START Provided material

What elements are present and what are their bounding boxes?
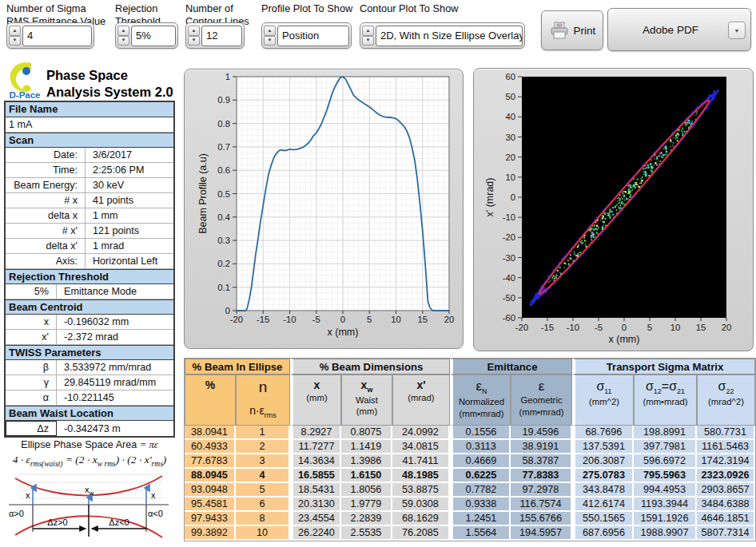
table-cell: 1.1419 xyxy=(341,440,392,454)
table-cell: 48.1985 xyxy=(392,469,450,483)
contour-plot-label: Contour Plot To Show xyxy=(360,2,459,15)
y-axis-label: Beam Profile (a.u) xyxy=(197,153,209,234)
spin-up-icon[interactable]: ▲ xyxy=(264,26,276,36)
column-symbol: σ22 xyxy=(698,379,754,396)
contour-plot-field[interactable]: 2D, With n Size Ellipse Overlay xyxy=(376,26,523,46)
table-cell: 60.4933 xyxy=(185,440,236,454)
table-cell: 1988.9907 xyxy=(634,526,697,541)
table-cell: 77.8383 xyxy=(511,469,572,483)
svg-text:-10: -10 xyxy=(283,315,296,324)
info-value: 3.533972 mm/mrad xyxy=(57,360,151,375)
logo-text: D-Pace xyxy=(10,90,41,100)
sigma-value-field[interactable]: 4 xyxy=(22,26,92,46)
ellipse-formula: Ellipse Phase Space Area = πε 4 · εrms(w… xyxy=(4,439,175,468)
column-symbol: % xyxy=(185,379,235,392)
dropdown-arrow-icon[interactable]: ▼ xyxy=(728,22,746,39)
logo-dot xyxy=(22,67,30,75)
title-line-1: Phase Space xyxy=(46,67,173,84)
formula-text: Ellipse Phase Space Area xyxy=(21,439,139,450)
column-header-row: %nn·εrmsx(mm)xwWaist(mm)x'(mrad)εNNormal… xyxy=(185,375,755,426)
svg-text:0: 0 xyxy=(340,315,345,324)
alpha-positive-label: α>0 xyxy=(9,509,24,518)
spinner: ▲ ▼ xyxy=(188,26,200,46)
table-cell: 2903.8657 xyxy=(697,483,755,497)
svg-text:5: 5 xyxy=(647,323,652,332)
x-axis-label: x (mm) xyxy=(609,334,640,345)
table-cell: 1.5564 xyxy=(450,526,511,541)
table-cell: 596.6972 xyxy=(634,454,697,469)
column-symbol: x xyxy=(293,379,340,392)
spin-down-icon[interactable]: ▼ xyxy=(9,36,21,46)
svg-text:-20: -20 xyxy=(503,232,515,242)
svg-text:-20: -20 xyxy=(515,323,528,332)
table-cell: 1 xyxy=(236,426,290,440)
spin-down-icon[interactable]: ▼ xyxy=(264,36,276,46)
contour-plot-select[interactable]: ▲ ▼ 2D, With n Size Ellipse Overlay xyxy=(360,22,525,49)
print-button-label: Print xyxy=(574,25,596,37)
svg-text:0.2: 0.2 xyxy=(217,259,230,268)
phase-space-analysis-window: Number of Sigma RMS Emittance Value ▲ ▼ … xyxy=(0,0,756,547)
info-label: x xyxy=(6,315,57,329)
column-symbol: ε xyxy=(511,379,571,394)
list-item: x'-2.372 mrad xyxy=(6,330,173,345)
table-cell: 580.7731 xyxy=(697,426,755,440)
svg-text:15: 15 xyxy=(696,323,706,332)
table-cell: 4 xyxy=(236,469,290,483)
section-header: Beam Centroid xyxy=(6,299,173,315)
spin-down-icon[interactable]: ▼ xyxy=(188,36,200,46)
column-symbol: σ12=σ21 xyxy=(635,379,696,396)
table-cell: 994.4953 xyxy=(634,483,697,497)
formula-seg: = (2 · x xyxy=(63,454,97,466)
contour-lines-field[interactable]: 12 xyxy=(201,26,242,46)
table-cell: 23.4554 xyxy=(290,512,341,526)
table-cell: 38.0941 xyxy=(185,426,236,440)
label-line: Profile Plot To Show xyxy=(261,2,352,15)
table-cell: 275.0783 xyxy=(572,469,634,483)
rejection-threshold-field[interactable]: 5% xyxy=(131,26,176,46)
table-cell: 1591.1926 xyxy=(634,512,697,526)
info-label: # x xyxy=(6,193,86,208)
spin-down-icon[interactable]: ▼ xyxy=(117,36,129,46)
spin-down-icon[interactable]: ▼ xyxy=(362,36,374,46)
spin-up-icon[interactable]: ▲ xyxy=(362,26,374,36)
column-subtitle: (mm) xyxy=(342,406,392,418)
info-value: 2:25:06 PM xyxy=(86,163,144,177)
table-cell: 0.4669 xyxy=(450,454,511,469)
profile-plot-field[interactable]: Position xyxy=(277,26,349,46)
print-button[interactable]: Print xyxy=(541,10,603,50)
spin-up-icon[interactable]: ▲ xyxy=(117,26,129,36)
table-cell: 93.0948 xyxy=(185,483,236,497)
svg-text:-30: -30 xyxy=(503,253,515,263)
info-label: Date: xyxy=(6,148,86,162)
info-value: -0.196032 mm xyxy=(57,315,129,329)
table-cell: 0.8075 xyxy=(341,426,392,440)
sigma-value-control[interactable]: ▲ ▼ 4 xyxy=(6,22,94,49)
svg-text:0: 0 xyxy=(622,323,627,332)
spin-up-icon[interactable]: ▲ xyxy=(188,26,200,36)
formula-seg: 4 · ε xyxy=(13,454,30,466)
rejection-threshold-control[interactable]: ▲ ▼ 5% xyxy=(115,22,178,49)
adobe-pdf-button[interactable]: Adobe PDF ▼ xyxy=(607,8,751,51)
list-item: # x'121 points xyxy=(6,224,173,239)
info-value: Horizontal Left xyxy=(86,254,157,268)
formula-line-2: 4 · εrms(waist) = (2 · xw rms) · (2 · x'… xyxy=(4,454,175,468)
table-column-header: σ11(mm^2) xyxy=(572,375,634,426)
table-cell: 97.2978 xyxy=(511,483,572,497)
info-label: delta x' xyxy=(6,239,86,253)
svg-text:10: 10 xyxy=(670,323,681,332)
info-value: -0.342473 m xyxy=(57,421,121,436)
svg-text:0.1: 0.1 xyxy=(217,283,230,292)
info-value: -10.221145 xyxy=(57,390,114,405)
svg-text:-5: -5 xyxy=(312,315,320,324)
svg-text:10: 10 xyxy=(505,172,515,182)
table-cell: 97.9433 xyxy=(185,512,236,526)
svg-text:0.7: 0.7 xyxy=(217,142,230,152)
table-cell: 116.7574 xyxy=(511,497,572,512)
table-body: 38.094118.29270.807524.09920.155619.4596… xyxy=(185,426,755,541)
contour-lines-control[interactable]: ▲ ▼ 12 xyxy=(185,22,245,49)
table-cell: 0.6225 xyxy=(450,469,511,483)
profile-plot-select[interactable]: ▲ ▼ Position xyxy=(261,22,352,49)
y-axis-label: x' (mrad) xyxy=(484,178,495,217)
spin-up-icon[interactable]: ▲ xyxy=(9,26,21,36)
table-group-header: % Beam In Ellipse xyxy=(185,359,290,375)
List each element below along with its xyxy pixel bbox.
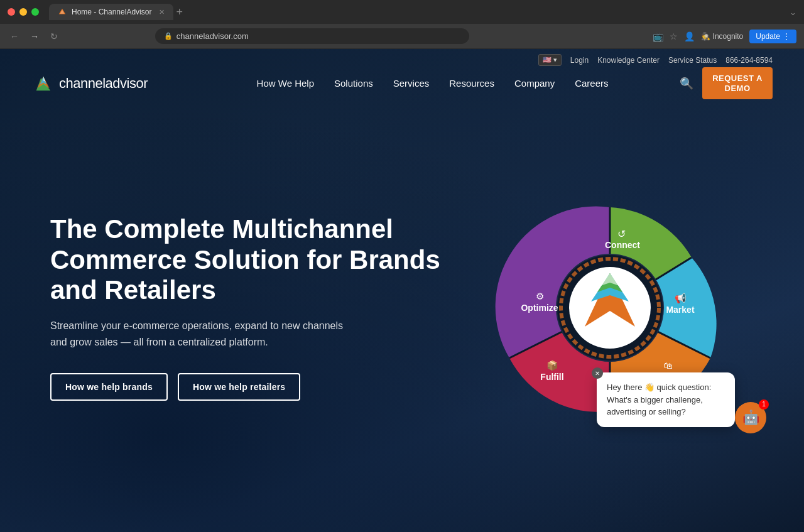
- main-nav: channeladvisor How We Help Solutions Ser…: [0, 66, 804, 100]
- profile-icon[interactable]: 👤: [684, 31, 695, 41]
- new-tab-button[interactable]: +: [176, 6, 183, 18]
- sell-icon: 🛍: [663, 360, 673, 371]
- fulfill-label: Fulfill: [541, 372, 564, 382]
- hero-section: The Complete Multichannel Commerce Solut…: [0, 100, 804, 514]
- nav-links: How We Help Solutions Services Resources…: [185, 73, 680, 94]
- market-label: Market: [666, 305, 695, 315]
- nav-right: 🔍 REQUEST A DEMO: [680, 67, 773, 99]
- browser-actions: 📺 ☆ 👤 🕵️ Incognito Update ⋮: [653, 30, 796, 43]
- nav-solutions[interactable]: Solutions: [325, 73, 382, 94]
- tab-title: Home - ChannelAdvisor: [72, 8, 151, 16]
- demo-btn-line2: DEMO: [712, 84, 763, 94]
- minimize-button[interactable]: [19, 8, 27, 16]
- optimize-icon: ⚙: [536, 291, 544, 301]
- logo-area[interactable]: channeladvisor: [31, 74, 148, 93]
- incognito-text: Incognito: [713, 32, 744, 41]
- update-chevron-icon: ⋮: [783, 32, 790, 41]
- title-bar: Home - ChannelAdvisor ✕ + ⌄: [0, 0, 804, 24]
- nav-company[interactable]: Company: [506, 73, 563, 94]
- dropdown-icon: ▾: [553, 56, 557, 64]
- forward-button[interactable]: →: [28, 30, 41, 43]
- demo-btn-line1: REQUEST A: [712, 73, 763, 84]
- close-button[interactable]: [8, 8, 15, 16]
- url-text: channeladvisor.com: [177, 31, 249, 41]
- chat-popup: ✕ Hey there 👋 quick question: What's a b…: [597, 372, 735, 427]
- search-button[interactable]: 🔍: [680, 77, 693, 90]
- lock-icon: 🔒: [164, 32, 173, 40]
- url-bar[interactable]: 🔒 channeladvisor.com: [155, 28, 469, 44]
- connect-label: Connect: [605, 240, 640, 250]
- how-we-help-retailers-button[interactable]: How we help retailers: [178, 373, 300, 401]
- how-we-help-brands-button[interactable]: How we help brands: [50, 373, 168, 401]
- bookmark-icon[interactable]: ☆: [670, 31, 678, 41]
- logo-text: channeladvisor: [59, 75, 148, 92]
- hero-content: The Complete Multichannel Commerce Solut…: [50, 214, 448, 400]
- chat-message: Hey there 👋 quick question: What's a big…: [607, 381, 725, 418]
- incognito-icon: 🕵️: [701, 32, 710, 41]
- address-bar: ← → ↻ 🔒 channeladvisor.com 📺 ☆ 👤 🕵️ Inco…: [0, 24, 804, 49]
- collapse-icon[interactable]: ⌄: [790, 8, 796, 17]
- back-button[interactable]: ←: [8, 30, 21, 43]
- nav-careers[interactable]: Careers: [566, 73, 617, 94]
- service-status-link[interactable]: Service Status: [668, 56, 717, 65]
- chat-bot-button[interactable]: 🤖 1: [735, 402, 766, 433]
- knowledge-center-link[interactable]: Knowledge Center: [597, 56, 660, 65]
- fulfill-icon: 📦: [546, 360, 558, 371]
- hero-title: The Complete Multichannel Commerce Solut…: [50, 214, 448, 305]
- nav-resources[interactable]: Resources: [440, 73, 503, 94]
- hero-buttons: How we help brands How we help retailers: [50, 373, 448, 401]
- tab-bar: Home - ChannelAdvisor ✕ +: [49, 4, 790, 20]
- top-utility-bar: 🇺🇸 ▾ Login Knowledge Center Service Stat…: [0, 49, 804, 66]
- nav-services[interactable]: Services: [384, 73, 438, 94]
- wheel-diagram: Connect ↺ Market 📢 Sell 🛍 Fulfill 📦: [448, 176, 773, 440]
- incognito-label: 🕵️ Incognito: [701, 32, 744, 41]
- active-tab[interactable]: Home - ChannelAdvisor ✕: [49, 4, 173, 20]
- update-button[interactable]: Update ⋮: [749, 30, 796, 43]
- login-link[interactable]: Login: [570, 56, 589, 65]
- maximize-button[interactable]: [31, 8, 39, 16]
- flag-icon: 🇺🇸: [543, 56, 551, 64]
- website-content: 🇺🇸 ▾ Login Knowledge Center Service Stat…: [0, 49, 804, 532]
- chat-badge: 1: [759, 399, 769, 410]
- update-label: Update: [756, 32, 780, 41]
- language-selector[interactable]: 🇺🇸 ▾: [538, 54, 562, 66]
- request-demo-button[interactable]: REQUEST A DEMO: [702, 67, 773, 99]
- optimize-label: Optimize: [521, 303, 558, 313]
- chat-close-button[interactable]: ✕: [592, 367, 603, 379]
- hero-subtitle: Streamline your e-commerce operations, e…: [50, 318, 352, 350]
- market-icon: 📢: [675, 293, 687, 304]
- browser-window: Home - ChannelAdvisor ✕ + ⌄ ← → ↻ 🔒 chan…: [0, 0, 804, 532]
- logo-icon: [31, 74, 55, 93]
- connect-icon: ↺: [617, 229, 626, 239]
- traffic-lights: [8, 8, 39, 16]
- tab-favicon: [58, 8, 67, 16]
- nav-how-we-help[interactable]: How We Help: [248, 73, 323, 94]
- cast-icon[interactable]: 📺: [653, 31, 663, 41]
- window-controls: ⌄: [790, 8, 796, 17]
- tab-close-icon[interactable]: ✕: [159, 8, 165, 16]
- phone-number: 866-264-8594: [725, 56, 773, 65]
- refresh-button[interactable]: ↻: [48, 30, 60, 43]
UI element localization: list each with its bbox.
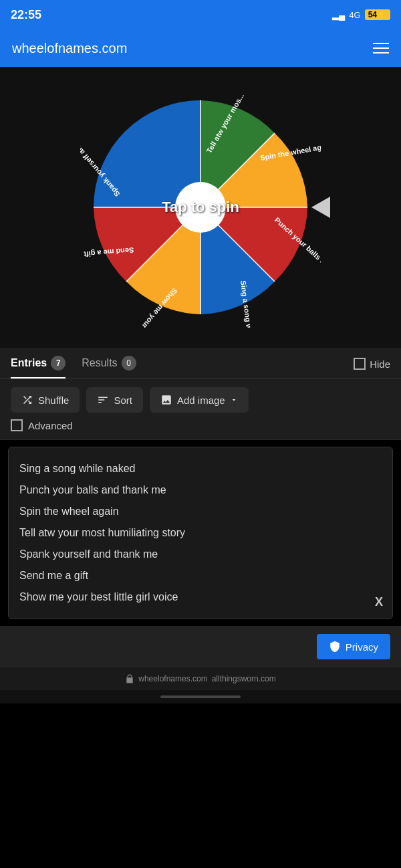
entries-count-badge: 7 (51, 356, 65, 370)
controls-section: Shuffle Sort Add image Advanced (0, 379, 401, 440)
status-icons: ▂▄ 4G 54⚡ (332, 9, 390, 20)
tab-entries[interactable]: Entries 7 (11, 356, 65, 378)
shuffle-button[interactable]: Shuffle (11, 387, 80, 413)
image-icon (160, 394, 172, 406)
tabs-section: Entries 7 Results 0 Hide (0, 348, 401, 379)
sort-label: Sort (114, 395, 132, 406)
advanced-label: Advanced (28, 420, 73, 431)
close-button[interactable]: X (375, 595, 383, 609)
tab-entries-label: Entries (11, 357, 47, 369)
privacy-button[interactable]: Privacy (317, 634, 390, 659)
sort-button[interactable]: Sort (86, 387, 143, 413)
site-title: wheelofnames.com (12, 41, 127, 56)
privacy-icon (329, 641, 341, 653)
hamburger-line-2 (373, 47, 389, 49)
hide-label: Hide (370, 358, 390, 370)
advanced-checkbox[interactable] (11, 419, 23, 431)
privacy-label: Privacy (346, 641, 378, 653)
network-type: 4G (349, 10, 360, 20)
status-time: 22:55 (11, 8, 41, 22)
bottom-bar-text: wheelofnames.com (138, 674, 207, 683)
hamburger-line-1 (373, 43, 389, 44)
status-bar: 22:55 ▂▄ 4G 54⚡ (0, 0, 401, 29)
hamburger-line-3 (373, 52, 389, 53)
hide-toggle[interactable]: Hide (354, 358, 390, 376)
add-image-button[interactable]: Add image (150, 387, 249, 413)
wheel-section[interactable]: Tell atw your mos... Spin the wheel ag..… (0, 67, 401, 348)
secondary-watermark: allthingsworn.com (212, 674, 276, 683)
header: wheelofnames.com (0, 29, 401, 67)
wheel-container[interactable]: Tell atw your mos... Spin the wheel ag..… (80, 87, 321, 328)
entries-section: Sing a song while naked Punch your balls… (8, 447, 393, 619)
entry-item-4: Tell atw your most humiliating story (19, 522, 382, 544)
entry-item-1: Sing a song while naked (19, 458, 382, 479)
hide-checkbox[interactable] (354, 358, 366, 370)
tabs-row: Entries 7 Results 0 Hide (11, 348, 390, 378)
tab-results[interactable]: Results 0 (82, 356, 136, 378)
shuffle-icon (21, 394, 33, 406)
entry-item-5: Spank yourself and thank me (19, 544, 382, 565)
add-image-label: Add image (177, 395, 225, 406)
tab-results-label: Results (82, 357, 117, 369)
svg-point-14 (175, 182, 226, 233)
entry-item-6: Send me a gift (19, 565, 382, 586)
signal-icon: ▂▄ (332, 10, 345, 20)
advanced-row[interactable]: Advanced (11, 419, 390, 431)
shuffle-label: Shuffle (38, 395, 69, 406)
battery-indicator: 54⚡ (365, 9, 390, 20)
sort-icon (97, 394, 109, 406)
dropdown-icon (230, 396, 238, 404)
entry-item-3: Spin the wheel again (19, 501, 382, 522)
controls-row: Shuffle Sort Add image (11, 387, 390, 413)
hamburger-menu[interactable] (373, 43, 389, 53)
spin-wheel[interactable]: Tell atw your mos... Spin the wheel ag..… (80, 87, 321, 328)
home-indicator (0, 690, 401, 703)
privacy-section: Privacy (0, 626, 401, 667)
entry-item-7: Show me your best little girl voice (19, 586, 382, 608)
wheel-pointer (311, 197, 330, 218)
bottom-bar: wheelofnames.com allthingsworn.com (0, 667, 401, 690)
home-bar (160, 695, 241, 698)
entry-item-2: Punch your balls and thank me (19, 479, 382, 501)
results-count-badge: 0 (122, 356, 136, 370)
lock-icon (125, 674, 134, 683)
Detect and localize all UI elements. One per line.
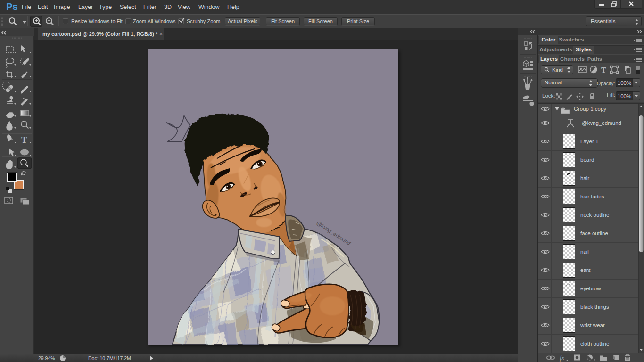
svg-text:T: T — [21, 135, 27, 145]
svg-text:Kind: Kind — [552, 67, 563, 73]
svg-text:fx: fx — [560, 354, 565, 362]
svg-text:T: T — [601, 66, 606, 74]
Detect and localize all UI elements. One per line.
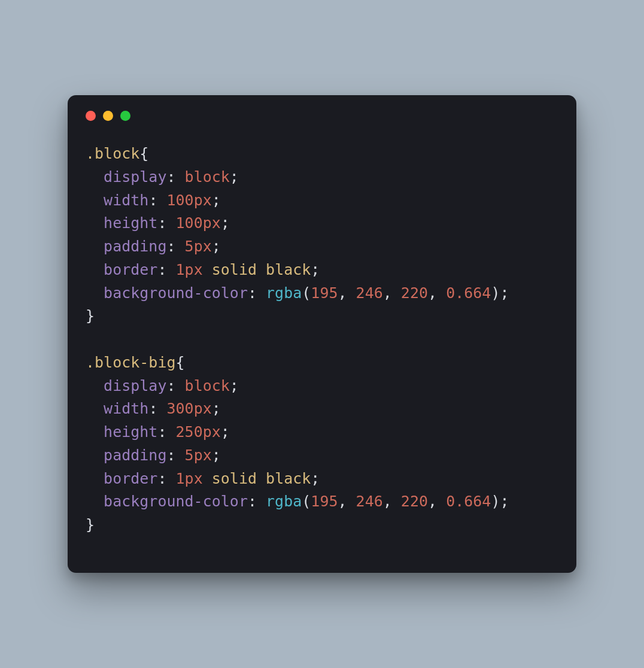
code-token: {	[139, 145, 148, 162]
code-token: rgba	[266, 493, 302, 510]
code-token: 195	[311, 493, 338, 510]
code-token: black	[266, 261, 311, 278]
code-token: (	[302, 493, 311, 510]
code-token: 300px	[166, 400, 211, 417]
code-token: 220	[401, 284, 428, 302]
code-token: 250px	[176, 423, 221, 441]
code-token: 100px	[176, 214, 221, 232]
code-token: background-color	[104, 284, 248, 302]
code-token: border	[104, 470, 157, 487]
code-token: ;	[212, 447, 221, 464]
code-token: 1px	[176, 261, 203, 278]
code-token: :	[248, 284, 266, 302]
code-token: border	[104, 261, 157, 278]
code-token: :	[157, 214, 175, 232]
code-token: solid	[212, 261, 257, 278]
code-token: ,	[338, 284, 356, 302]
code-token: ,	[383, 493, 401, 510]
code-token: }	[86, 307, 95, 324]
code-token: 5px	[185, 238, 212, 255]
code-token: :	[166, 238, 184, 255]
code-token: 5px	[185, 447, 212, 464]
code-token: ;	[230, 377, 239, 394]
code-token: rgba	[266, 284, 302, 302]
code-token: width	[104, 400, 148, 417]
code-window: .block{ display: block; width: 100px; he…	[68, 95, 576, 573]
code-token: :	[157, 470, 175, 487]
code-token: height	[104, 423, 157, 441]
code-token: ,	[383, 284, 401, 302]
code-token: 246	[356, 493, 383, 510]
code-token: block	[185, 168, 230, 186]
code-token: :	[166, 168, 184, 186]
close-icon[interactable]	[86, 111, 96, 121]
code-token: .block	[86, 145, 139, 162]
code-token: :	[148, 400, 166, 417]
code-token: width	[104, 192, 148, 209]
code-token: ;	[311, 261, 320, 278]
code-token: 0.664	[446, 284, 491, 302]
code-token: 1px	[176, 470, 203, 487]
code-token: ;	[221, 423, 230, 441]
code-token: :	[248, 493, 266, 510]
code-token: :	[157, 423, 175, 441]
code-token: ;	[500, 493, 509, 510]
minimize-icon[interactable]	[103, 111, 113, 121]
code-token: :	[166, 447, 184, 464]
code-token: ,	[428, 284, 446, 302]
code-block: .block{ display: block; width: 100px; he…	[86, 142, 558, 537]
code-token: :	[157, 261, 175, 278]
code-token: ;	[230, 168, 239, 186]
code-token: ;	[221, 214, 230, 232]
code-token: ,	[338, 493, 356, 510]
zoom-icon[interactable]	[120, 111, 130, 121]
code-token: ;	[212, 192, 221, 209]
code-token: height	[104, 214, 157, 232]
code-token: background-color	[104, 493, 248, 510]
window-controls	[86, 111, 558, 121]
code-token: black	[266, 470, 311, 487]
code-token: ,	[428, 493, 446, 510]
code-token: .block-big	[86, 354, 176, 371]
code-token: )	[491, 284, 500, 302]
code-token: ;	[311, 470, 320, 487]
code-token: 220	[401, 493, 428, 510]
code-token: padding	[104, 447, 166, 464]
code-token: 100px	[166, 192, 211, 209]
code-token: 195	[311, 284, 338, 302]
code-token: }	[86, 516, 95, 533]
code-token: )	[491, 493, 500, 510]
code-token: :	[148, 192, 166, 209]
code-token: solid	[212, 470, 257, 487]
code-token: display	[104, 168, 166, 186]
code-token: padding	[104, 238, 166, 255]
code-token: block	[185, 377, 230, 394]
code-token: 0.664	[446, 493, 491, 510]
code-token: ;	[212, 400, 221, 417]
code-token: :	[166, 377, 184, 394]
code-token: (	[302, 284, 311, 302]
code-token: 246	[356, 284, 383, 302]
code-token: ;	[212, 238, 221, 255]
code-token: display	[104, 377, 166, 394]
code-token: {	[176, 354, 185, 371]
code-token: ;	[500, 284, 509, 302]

END Provided material

Say the number of data lines holding "header", without any other words.

5